Example 1: Fill a 1d-histogram in C++
#include <boost/histogram/histogram.hpp> // proposed for inclusion in Boost
#include <iostream>
#include <cmath>
int main(int, char**) {
namespace bh = boost::histogram;
// create 1d-histogram with 10 equidistant bins from -1.0 to 2.0,
// with axis of histogram labeled as "x"
auto h = bh::make_static_histogram(bh::regular_axis<>(10, -1.0, 2.0, "x"));
// fill histogram with data
h.fill(-1.5); // put in underflow bin
h.fill(-1.0); // included in first bin, bin interval is semi-open
h.fill(-0.5);
h.fill(1.1);
h.fill(0.3);
h.fill(1.7);
h.fill(2.0); // put in overflow bin, bin interval is semi-open
h.fill(20.0); // put in overflow bin
h.wfill(5.0, 0.1); // fill with a weighted entry, weight is 5.0
// iterate over bins, loop includes under- and overflow bin
for (const auto& bin : h.axis<0>()) {
std::cout << "bin " << bin.idx
<< " x in [" << bin.left << ", " << bin.right << "): "
<< h.value(bin.idx) << " +/- " << std::sqrt(h.variance(bin.idx))
<< std::endl;
}
/* program output:
bin -1 x in [-inf, -1): 1 +/- 1
bin 0 x in [-1, -0.7): 1 +/- 1
bin 1 x in [-0.7, -0.4): 1 +/- 1
bin 2 x in [-0.4, -0.1): 0 +/- 0
bin 3 x in [-0.1, 0.2): 5 +/- 5
bin 4 x in [0.2, 0.5): 1 +/- 1
bin 5 x in [0.5, 0.8): 0 +/- 0
bin 6 x in [0.8, 1.1): 0 +/- 0
bin 7 x in [1.1, 1.4): 1 +/- 1
bin 8 x in [1.4, 1.7): 0 +/- 0
bin 9 x in [1.7, 2): 1 +/- 1
bin 10 x in [2, inf): 2 +/- 1.41421
*/
}Example 2: Fill a 2d-histogram in Python with data in Numpy arrays
import histogram as bh
import numpy as np
# create 2d-histogram over polar coordinates, with
# 10 equidistant bins in radius from 0 to 5 and
# 4 equidistant bins in polar angle
h = bh.histogram(bh.regular_axis(10, 0.0, 5.0, "radius",
uoflow=False),
bh.circular_axis(4, 0.0, 2*np.pi, "phi"))
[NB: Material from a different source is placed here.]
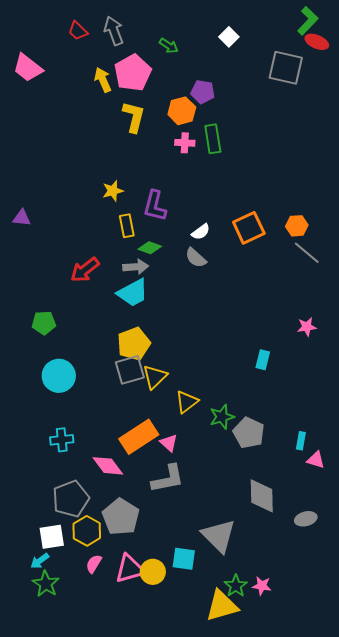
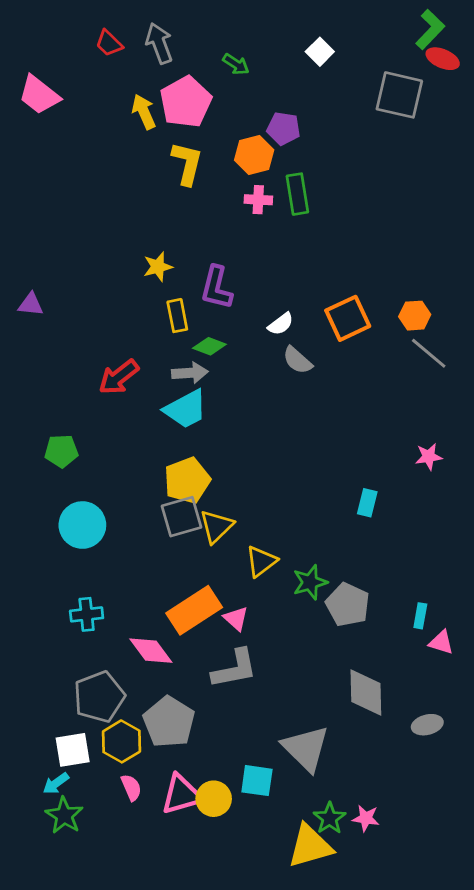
gray semicircle: (196, 258) -> (297, 360), moved
pink semicircle: (94, 564) -> (131, 788), turned 126

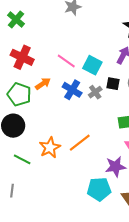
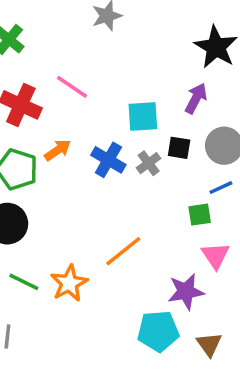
pink line: (66, 61) -> (72, 87), moved
cyan square: (92, 65) -> (143, 117), turned -30
orange star: (50, 148) -> (69, 283), moved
# generate some numpy arrays with data to fill into histogram,
# in this case normal distributed random numbers in x and y,
# converted into polar coordinates
x = np.random.randn(1000) # generate x
y = np.random.randn(1000) # generate y
rphi = np.empty((1000, 2))
rphi[:, 0] = (x ** 2 + y ** 2) ** 0.5 # compute radius
rphi[:, 1] = np.arctan2(y, x) # compute phi
# fill histogram with numpy array
h.fill(rphi)
# access histogram counts (no copy)
count_matrix = np.asarray(h)
print count_matrix
# program output:
#
# [[37 26 33 37]
# [60 69 76 62]
# [48 80 80 77]
# [38 49 45 49]
# [22 24 20 23]
# [ 7 9 9 8]
# [ 3 2 3 3]
# [ 0 0 0 0]
# [ 0 1 0 0]
# [ 0 0 0 0]]Thanks to modern meta-programming and intelligent memory management, this library is not only more flexible and convenient to use, but also faster than the competition. In the plot below, its speed is compared to classes from the ROOT framework and to Numpy. The orange to red items are different compile-time configurations of the histogram in this library. More details on the benchmark are given in the documentation
There is a lack of a widely-used free histogram class. While it is easy to write an 1-dimensional histogram, writing an n-dimensional histogram poses more of a challenge. If you add serialization and Python/Numpy support onto the wish-list, the air becomes thin. The main competitor is the ROOT framework. This histogram class is designed to be more convenient to use, and as fast or faster than the equivalent ROOT histograms. It comes without heavy baggage, instead it has a clean and modern C++ design which follows the advice given in popular C++ books, like those of Meyers and Sutter and Alexandrescu.
Read more about the rationale of the design choices in the documentation
The histogram is feature-complete. More than 500 individual tests make sure that the implementation works as expected. Comprehensive documentation is available. User feedback is appreciated!